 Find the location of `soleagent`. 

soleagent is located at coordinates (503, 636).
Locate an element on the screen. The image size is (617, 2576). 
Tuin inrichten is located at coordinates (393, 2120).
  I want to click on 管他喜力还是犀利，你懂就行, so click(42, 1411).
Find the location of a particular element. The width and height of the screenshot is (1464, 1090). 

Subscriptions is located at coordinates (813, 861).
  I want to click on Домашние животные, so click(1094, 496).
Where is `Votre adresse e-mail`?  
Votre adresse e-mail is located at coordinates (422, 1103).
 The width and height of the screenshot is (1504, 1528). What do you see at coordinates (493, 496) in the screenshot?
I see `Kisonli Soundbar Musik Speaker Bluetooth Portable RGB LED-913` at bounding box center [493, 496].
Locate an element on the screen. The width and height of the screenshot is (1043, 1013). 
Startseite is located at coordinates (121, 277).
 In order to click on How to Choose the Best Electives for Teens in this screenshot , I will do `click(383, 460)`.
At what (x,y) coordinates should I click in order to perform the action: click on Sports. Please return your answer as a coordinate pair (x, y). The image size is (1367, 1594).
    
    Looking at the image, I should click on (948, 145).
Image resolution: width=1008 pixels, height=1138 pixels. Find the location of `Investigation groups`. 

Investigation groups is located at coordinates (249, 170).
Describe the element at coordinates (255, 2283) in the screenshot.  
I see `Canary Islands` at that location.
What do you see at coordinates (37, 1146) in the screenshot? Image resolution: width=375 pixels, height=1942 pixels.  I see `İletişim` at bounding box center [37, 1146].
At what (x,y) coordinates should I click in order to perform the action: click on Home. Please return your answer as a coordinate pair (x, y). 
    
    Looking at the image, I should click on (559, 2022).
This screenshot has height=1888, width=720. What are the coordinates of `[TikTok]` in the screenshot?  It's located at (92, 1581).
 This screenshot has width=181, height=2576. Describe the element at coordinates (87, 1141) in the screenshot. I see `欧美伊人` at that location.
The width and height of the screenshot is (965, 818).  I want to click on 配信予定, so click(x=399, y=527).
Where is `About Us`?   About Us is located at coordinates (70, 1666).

-=-=-

#### [TASK DESCRIPTION]
In the reply, include exactly the lines from the beginning of the entries above through the line holding "In order to click", and nothing besides.

#### [ANSWER TO THIS EXERCISE]
 Find the location of `soleagent`. 

soleagent is located at coordinates (503, 636).
Locate an element on the screen. The image size is (617, 2576). 
Tuin inrichten is located at coordinates (393, 2120).
  I want to click on 管他喜力还是犀利，你懂就行, so click(42, 1411).
Find the location of a particular element. The width and height of the screenshot is (1464, 1090). 

Subscriptions is located at coordinates (813, 861).
  I want to click on Домашние животные, so click(1094, 496).
Where is `Votre adresse e-mail`?  
Votre adresse e-mail is located at coordinates (422, 1103).
 The width and height of the screenshot is (1504, 1528). What do you see at coordinates (493, 496) in the screenshot?
I see `Kisonli Soundbar Musik Speaker Bluetooth Portable RGB LED-913` at bounding box center [493, 496].
Locate an element on the screen. The width and height of the screenshot is (1043, 1013). 
Startseite is located at coordinates (121, 277).
 In order to click on How to Choose the Best Electives for Teens in this screenshot , I will do `click(383, 460)`.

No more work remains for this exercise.